Non è un caso: il nuovo presidente del movimento internazionale Slow Food è Edward Mukiibi, giovane agronomo ed educatore ugandese.

Un segno della centralità dell’Africa nelle sfide globali intorno al cibo. «Africa is our business», ha detto il presidente rivolgendosi all’assemblea dei delegati africani a Terra Madre, il 23 settembre scorso. Ricordando poi i tre pilastri per l’azione: biodiversità, salvarla è la priorità assoluta; deciso attivismo politico (advocacy) per cambiare le scelte agroalimentari dei governi, non solo quelli del continente; educazione, dei giovani (che devono poter essere contenti di rimanere in Africa invece che migrare) ma anche degli adulti e di chi decide.
Lo sforzo è titanico: oltre ai cambiamenti climatici con le loro ripercussioni disastrose per l’agricoltura, oltre a uno sfruttamento che la decolonizzazione non ha ancora fermato, il continente africano sperimenta da anni la tragedia del terrorismo sedicente islamico.
Jean-Marie Koalga, consigliere Slow Food per l’Africa Occidentale e referente nazionale del movimento in Burkina Faso, ha voluto ricordare «le molte vittime di questo fenomeno provocato da eventi internazionali e dalle politiche nel Sub-Sahara. Il popolo Dogon, detentore e maestro della biodiversità, massacrato… i villaggi ormai fantasma». Per poi soffermarsi su un’esperienza di advocacy nel suo paese, da parte di Slow Food e di altri attori: «Contro gli Organismi geneticamente modificati (Ogm) e la perdita del patrimonio genetico; contro i giganti del cotone Bt che non si può riseminare e aumenta la dipendenza dei produttori».

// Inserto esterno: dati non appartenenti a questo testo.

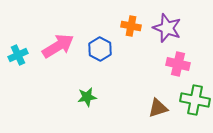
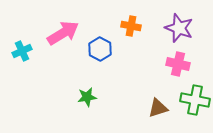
purple star: moved 12 px right
pink arrow: moved 5 px right, 13 px up
cyan cross: moved 4 px right, 4 px up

Souad Azennoud ha spiegato come nel Nord del Marocco la reintroduzione del farro monococco, cereale resistente alla siccità, abbia giovato alla biodiversità e al reddito degli agricoltori, grazie anche a una cooperativa che commercia con cura il prodotto. Identico successo per le erbe medicinali e il pistacchio.

E, dall’Etiopia all’Uganda, dalla Costa d’Avorio al Malawi, dalla Tunisia al Malawi, dallo Zambia al Sahel, in tutto il continente africano gli orti (scolastici e di comunità) sono il migliore strumento per educare a pratiche agroecologiche e di rigenerazione, necessarie ad affrontare molteplici emergenze. Sono state elencate da John Kigawalo, coordinatore della rete giovani: fame e malnutrizione, furto delle terre, grandi quantità di veleni, deforestazione, monocolture che avanzano (hanno approfittato perfino del lockdown…).

Ma, per una efficace azione politica, come creare possibilità di manovra per i giornalisti che lavorano in media controllati dallo Stato? Lo ha chiesto un addetto ai lavori ivoriano. E, fuori dalle questioni puramente agroecologiche, anche questo è un problema di non poco conto.